Does anyone put 20% down on a house anymore? ›

During 2023, the majority of people who successfully got a mortgage put down 20% of the cost of the home, according to Zillow. That is more than it has been in past years, according to the report. Total down payments are not the only thing to consider when it comes to affordability.

What is the best amount to put down on a house? ›

Home sellers often prefer to work with buyers who make at least a 20% down payment. A bigger down payment is a strong signal that your finances are in order, so you may have an easier time getting a mortgage. This can give you an edge over other buyers, especially when the home is in a hot market.

Does it make sense to put 50% down on a house? ›

If you put down 50%, your monthly principal and interest payments will be $979. That frees up $588 a month for you to spend on other things, or just over $7,000 a year. Furthermore, if you make a 50% down payment on your home, you'll minimize the amount of mortgage interest you have to pay.

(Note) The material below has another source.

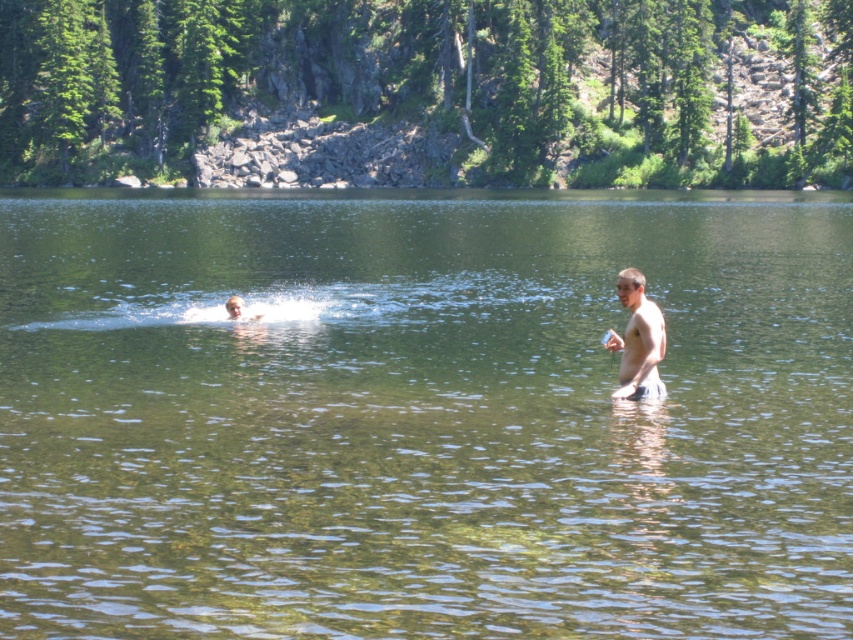 You are a swimmer who wants to cross from the left side of the lake to the right side. The clear water at center and the skinny white man at right are visible. Which direction should you swim to avoid the shallow area where the skinny white man is standing?

You should swim towards the clear water at center because it is wider than the area near the skinny white man at right, indicating deeper water where it is safer to swim.

Consider the image. You are a photographer positioned at the lakeside. You want to capture a photo that includes both the clear water at center and the skinny white man at right. Which object should you focus on first to ensure both are in sharp focus?

To ensure both the clear water at center and the skinny white man at right are in sharp focus, focus on the clear water at center first since it is closer to the viewer. This way, the skinny white man at right will also be within the depth of field. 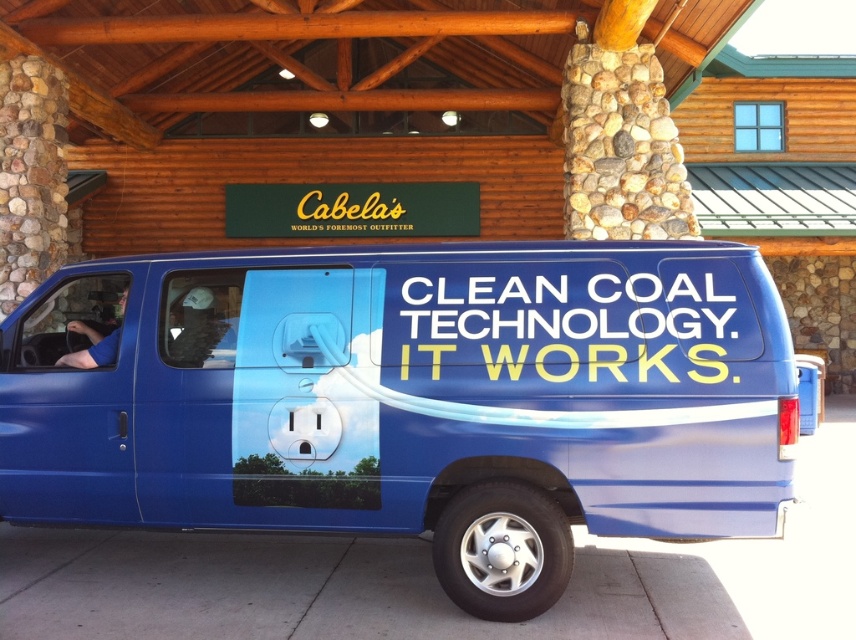 Which is behind, point (461, 554) or point (76, 358)?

Is it bad to only put 3% down on a house? ›

A 3% down payment mortgage is available to everyone, but may be particularly beneficial for: First time homebuyers. Recently graduated students with high loans but a steady income. Lower-income individuals who can't put 20% down on a mortgage.

What happens if you don't have money to put down on a house? ›

You may be able to qualify for a zero-down-payment loan through the USDA, the VA or a state housing finance agency that doesn't have a down payment requirement. This could allow you to put more money toward other closing costs, moving expenses, furniture and other items associated with buying a home.

Do you really need a down payment for a house? ›

While a 20 percent down payment is the traditional standard for purchasing a home, it is not mandatory and there are loan options that have much lower minimum requirements. Private mortgage insurance will likely be required with a down payment of less than 20 percent, which will add to your monthly payment.

Is it bad to only put 10% down on a house? ›

It is absolutely okay to put 10 percent down on a house. In fact, first-time buyers put down only 13 percent on average. Just note that with 10 percent down, you'll have a higher monthly payment than if you put 20 percent down.